## RECORDS SUPPLIED

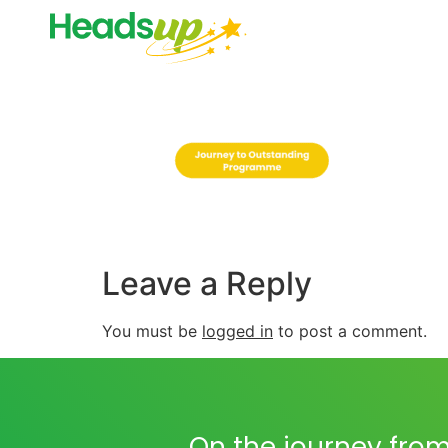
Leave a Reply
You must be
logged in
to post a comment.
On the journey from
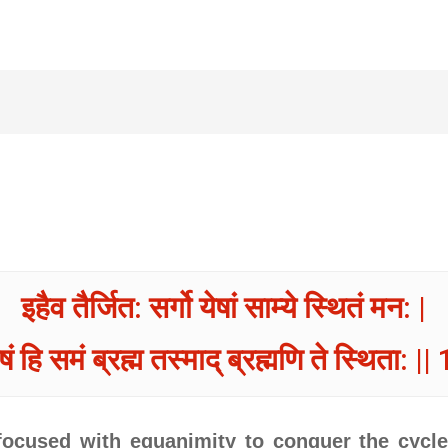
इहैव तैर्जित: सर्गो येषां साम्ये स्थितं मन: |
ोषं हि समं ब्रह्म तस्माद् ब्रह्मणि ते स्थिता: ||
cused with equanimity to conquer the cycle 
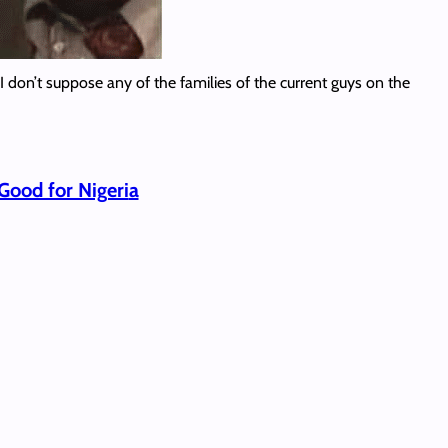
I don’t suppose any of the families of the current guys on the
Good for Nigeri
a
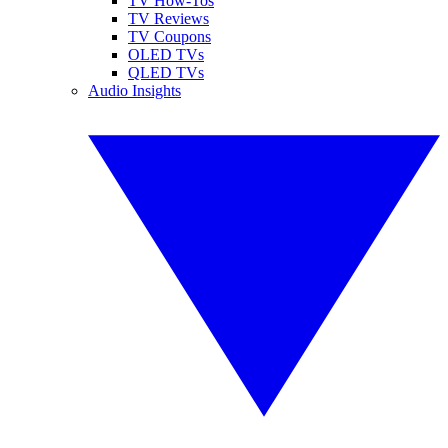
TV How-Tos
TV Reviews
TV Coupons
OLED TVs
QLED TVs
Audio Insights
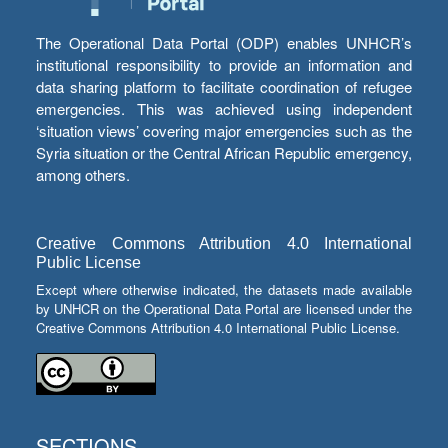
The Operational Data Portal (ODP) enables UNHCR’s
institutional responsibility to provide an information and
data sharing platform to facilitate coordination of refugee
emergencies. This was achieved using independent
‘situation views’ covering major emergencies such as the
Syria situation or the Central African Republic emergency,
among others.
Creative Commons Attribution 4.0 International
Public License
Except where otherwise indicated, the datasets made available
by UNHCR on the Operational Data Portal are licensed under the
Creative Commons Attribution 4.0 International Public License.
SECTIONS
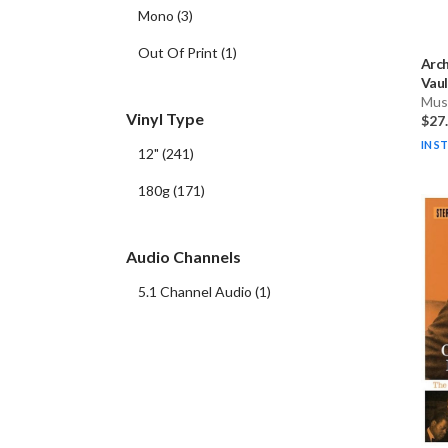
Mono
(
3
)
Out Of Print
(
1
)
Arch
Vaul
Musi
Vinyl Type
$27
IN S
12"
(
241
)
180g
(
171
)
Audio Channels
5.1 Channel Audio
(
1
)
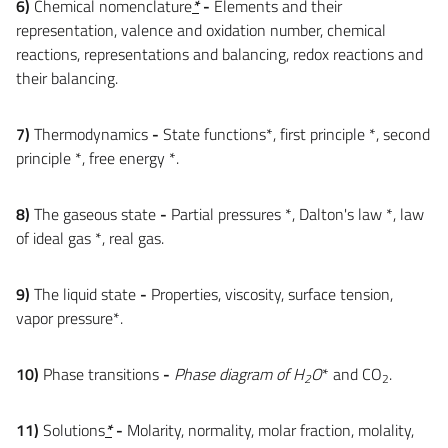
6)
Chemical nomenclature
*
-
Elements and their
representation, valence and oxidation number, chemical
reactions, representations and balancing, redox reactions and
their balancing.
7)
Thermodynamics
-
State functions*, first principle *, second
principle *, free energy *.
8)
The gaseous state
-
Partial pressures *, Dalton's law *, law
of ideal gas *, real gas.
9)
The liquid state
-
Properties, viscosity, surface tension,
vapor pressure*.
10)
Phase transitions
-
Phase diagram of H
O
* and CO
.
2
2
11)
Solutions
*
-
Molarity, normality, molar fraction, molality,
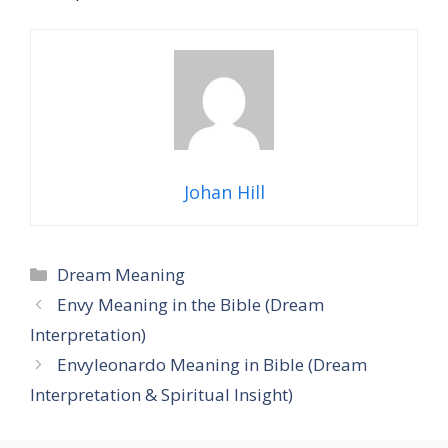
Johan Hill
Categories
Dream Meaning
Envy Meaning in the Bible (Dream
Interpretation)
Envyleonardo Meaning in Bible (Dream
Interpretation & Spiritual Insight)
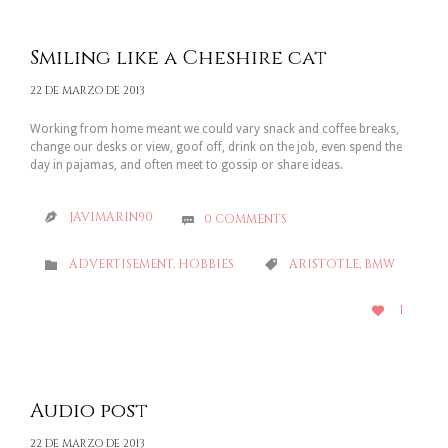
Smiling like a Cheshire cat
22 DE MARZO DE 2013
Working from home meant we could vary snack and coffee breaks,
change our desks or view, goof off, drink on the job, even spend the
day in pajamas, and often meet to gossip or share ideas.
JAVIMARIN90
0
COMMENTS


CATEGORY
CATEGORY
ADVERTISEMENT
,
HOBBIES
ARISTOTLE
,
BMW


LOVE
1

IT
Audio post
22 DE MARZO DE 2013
--
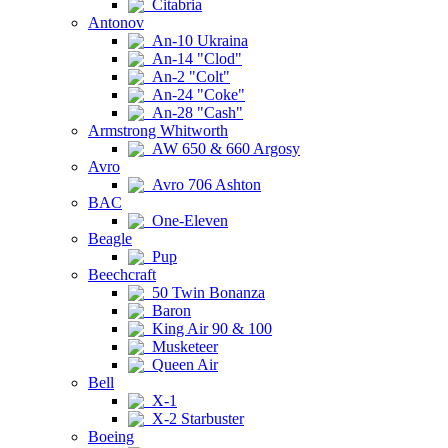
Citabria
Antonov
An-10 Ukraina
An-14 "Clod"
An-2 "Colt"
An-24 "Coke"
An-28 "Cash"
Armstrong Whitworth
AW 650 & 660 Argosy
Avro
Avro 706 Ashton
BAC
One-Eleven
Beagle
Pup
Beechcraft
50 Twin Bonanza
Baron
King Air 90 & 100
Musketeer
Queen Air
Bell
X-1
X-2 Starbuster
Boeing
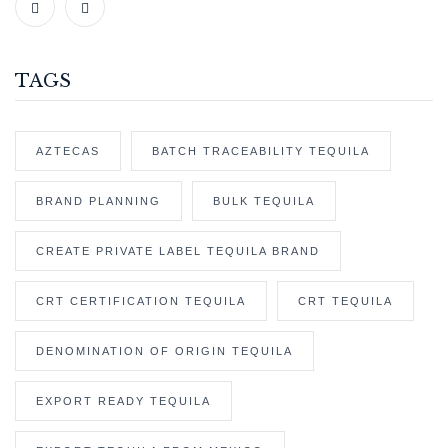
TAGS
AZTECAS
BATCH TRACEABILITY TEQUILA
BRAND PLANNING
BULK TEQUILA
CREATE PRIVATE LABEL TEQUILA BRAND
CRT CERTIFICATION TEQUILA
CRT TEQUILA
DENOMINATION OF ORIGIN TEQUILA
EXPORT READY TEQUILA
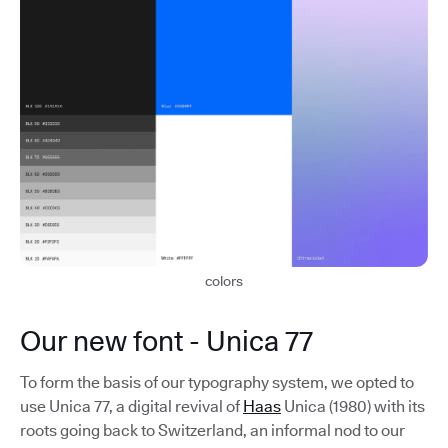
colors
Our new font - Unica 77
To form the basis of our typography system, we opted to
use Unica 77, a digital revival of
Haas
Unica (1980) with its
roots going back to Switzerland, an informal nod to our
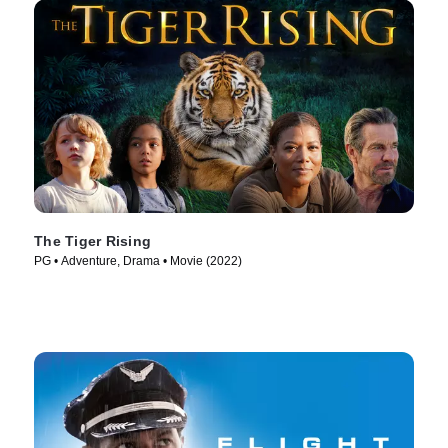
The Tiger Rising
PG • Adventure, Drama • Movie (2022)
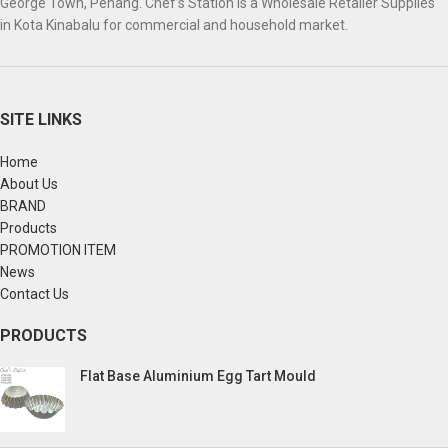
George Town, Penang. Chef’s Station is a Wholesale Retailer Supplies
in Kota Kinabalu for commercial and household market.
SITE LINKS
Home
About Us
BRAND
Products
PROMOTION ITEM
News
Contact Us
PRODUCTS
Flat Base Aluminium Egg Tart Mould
---
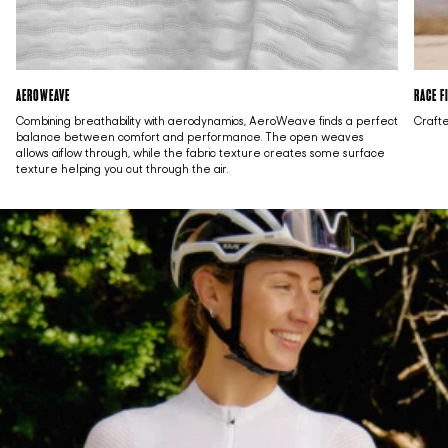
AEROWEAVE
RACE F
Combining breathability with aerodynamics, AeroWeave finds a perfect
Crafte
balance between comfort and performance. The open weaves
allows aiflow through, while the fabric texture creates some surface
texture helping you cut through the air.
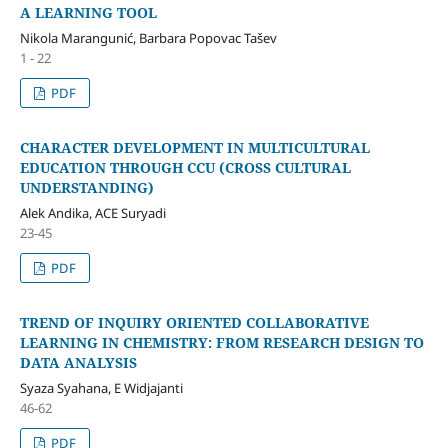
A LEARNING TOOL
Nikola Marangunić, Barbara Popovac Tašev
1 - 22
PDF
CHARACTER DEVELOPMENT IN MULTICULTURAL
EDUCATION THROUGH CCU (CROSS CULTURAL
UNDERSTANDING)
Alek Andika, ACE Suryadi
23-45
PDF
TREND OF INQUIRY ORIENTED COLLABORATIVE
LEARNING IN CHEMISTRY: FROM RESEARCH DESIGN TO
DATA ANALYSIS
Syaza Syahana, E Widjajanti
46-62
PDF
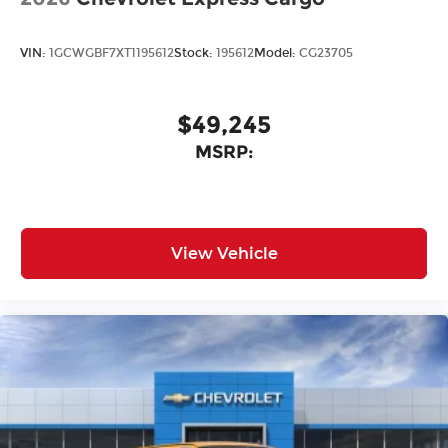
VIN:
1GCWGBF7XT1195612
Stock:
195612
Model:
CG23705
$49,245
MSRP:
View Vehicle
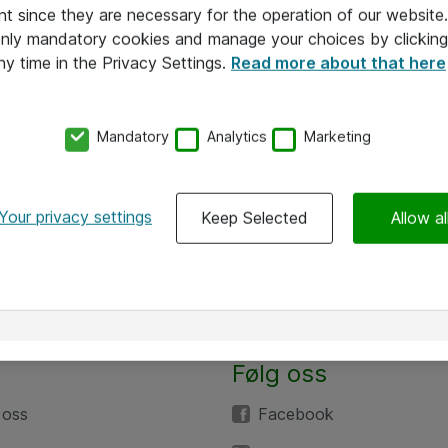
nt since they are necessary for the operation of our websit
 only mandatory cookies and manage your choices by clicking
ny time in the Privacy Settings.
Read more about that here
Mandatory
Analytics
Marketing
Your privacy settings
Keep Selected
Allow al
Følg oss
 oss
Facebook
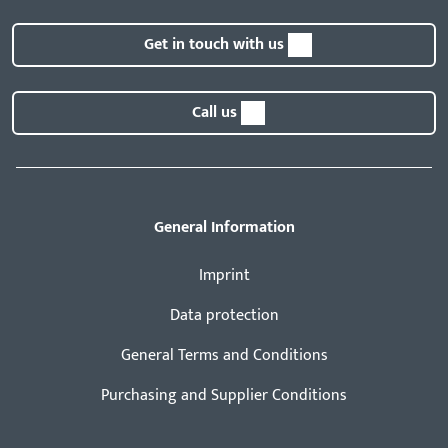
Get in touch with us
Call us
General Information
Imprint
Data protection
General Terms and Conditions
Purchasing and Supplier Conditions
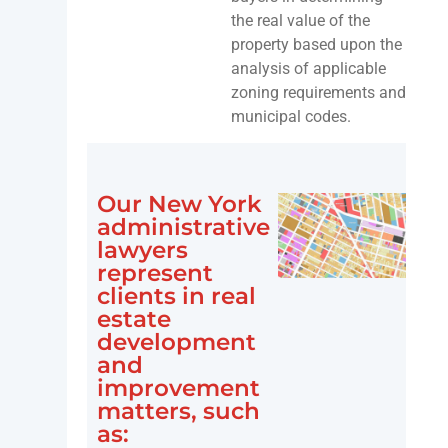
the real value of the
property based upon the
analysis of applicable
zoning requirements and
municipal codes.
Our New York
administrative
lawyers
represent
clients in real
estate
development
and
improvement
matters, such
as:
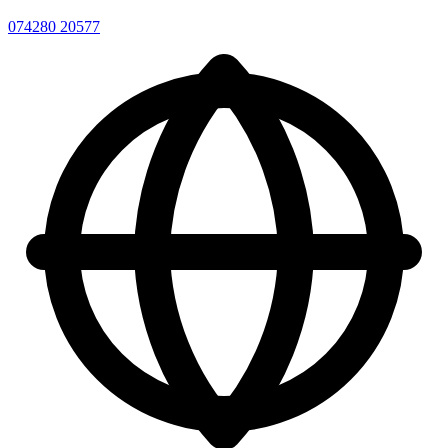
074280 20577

## YOUR OBJECTIVE
Your reply should hold all the lines from the listing above in which "Attribution" appears.

## TASK OUTPUT
Creative Commons Attribution 4.0 International
Creative Commons Attribution 4.0 International Public License.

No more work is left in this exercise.